--- The records ---
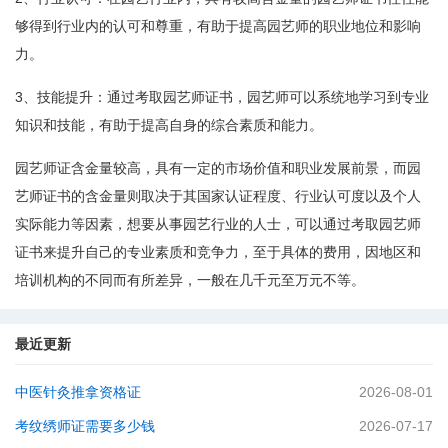
够得到行业内的认可和尊重，有助于提高园艺师的职业地位和影响
力。
3、技能提升：通过考取园艺师证书，园艺师可以系统地学习到专业
知识和技能，有助于提高自身的综合素质和能力。
园艺师证含金量较高，具有一定的市场价值和职业发展前景，而园
艺师证书的含金量则取决于其国家认证程度、行业认可度以及个人
实际能力等因素，想要从事园艺行业的人士，可以通过考取园艺师
证书来提升自己的专业素质和竞争力，至于具体的费用，因地区和
培训机构的不同而有所差异，一般在几千元至万元不等。
最近更新
中医针灸推拿资格证
2026-08-01
考纹绣师证需要多少钱
2026-07-17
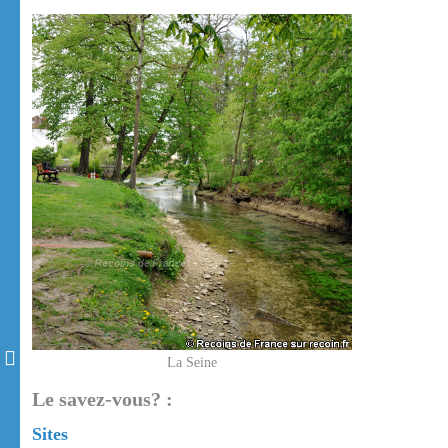
La Seine
Le savez-vous? :
Sites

--- Your assignment ---
Without the pictures, please output every record exactly.

--- Exercise response ---
够得到行业内的认可和尊重，有助于提高园艺师的职业地位和影响
力。
3、技能提升：通过考取园艺师证书，园艺师可以系统地学习到专业
知识和技能，有助于提高自身的综合素质和能力。
园艺师证含金量较高，具有一定的市场价值和职业发展前景，而园
艺师证书的含金量则取决于其国家认证程度、行业认可度以及个人
实际能力等因素，想要从事园艺行业的人士，可以通过考取园艺师
证书来提升自己的专业素质和竞争力，至于具体的费用，因地区和
培训机构的不同而有所差异，一般在几千元至万元不等。
最近更新
中医针灸推拿资格证
2026-08-01
考纹绣师证需要多少钱
2026-07-17
La Seine
Le savez-vous? :
Sites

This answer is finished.